In an op-ed published Wednesday, National Association of Broadcasters president and former Oregon Sen. Gordon Smith (R) took the opposing stance, arguing such negotiations are almost always successful unless one side has an expectation of government intervention.


"Recognizing the overwhelming historical success of retransmission consent, some pay-TV operators have undertaken a cynical campaign to manufacture market failure in the hope that Congress will rewrite established law — and tip the scales in pay TV’s favor," Smith said. "The government must resist this course of action."

Charles Segars, CEO of the independent national arts and culture television network Ovation, said the current rules overly favor broadcasters by forcing cable companies to devote more bandwidth and resources to their offerings, squeezing out independent programming. Segars asked lawmakers to adopt rules that would prevent broadcasters from requiring cable companies to carry their auxiliary networks.

"This is a call for a level playing field," Segars said. "If large broadcasters are allowed to use the airwaves owned by all Americans to extract payment for historically free TV service, then let's not allow them to bundle all their other services with it."

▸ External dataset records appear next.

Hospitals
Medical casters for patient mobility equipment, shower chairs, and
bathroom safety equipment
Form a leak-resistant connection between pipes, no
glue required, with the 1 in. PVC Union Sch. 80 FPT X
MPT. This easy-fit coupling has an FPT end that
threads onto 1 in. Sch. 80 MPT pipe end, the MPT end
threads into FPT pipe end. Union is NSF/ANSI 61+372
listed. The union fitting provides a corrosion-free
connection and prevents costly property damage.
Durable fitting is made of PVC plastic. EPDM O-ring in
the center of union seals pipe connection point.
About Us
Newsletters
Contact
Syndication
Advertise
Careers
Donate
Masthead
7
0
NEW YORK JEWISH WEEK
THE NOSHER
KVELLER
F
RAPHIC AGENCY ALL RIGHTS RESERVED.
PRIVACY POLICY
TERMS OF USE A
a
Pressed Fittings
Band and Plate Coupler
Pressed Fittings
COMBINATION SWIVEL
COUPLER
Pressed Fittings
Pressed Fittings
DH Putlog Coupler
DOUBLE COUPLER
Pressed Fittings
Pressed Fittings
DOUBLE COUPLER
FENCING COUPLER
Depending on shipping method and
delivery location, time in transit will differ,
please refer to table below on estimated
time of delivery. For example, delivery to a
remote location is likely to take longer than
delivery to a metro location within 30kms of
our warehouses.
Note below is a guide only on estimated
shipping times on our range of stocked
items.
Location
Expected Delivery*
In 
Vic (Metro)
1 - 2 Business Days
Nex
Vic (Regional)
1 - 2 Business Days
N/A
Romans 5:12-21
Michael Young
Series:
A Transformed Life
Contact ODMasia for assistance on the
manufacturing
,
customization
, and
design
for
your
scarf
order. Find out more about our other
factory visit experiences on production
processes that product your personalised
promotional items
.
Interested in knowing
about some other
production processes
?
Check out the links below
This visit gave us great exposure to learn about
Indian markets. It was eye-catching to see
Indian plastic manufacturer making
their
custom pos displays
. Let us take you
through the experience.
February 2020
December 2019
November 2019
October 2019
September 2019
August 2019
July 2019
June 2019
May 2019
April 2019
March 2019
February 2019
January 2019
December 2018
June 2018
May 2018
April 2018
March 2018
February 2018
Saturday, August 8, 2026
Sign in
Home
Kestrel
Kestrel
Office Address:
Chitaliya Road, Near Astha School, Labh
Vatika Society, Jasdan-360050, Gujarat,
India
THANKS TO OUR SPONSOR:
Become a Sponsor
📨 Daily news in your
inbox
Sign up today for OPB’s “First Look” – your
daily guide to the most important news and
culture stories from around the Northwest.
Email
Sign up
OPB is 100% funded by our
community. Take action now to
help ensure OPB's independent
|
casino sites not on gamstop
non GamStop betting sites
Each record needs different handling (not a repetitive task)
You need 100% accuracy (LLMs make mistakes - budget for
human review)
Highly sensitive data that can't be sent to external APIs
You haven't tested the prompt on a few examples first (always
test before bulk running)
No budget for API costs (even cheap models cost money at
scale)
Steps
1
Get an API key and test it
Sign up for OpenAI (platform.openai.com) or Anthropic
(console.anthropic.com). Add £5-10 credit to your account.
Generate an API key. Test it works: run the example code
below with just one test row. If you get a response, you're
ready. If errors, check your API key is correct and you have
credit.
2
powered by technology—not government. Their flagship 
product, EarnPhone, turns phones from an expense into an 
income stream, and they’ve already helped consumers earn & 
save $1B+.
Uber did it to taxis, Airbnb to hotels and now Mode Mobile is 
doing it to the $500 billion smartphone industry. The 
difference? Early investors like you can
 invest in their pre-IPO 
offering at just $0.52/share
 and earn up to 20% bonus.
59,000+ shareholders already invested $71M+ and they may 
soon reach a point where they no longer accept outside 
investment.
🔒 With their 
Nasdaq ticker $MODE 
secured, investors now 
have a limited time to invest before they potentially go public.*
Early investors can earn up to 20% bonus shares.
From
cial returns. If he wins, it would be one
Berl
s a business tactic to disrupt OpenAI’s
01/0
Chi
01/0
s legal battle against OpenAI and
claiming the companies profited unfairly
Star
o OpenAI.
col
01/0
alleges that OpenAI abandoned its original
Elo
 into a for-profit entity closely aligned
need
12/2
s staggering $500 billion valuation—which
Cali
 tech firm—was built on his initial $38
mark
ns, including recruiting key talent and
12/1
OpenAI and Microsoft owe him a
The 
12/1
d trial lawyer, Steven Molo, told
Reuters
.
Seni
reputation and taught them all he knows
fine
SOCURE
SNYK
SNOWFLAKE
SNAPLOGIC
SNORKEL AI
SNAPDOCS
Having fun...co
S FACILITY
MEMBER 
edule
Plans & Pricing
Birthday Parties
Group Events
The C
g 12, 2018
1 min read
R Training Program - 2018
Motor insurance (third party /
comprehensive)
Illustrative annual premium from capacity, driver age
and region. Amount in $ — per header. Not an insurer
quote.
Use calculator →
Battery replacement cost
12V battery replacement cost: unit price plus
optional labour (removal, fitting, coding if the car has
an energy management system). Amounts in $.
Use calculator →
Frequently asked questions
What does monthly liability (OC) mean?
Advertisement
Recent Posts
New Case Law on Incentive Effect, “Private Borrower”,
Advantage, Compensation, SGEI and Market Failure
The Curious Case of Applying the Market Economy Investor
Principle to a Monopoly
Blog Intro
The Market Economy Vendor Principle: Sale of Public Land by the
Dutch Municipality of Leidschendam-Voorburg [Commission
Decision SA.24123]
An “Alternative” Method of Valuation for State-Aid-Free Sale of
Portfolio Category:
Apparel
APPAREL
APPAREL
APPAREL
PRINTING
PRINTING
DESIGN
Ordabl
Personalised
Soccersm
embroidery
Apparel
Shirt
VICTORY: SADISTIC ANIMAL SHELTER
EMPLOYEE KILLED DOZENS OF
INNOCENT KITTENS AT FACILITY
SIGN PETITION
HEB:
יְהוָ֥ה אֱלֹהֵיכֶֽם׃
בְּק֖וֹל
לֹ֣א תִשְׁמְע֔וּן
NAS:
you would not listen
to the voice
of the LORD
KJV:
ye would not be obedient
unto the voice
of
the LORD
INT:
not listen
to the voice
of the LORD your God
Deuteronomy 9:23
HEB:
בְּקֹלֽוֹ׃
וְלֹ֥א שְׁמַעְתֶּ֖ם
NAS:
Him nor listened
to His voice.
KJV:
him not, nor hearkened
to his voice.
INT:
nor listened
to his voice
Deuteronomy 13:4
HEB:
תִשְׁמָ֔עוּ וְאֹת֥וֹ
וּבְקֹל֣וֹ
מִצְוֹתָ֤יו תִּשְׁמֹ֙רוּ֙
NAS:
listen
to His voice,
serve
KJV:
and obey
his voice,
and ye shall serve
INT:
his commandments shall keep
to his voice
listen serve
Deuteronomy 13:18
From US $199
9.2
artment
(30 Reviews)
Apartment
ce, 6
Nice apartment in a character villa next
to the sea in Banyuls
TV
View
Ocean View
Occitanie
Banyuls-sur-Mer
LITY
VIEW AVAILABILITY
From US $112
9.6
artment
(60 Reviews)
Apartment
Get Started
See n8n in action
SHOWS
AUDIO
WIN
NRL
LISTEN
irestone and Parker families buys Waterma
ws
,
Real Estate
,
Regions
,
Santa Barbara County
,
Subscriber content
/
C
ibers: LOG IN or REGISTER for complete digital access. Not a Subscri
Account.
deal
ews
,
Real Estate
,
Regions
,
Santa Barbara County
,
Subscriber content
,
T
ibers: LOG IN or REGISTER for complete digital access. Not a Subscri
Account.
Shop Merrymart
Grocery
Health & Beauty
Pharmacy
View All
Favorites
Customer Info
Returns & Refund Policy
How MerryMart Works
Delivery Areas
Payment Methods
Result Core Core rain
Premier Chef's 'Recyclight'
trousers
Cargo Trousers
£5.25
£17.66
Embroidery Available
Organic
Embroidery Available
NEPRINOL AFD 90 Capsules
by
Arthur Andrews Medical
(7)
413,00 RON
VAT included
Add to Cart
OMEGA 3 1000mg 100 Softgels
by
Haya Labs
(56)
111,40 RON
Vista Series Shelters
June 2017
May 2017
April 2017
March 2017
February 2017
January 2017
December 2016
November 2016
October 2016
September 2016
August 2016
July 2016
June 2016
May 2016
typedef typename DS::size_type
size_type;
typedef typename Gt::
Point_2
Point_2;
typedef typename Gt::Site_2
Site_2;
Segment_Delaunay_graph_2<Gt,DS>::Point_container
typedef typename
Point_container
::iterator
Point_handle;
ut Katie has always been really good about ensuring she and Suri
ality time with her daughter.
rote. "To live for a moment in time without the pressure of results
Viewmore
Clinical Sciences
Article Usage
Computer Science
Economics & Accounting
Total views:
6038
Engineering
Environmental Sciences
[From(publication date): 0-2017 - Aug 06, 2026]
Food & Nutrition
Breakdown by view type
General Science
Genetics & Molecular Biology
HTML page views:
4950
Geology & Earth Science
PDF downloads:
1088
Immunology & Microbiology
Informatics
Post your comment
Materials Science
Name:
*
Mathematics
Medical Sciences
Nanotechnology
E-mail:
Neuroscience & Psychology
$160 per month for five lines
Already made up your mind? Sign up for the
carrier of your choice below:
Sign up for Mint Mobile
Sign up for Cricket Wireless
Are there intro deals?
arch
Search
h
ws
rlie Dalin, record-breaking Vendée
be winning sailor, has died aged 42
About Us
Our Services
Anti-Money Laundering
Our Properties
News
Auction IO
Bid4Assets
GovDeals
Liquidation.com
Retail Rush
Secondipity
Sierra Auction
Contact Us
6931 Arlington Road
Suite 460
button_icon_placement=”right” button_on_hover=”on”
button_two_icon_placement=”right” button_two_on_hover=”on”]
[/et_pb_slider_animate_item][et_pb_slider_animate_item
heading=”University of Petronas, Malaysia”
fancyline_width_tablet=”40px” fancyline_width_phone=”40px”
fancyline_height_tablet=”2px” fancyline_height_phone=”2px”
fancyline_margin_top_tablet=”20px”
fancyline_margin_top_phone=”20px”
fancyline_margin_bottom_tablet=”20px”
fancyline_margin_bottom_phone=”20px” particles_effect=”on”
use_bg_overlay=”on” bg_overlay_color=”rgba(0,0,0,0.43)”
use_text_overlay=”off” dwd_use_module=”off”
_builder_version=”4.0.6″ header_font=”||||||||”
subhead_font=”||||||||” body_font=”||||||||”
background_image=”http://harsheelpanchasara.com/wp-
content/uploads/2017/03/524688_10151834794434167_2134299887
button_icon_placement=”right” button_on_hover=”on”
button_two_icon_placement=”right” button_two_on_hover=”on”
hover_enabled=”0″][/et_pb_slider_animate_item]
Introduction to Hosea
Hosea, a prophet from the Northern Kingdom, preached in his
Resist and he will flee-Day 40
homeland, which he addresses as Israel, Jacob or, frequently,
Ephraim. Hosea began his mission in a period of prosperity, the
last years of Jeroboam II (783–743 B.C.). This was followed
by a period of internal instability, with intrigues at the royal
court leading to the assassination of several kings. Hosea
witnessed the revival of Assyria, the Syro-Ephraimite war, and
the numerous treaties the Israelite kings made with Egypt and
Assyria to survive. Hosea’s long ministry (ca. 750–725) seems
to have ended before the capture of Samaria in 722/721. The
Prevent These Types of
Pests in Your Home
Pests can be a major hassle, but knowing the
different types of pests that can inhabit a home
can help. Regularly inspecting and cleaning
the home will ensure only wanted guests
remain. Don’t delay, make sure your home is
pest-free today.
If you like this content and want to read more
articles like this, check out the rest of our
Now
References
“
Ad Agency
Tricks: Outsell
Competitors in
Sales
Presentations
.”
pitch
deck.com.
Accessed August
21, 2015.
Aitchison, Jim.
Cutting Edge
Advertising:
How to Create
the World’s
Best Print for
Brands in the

The lone dissenting voice on the panel will be Joseph Uva, president of Spanish language broadcaster Univision. Univision entered into retransmission consent negotiations for the first time in 2008 and has since negotiated more than 150 carriage agreements with cable, satellite and telephone companies without any signal disruptions.

Uva said the current system works because both sides have powerful motivation to reach an agreement: blackout cause cable providers to lose subscribers and damages the relationship between content providers and their advertisers.

"I certainly understand concerns by elected officials that their constituents not have to face even the temporary loss of a favorite station’s signal on cable or satellite," Uva said. "But we are very concerned that government mandates — such as requiring Univision to keep providing our programming to a distributor even where we failed to reach a deal — would distort the market by removing our distributors’ primary incentive to reach agreement."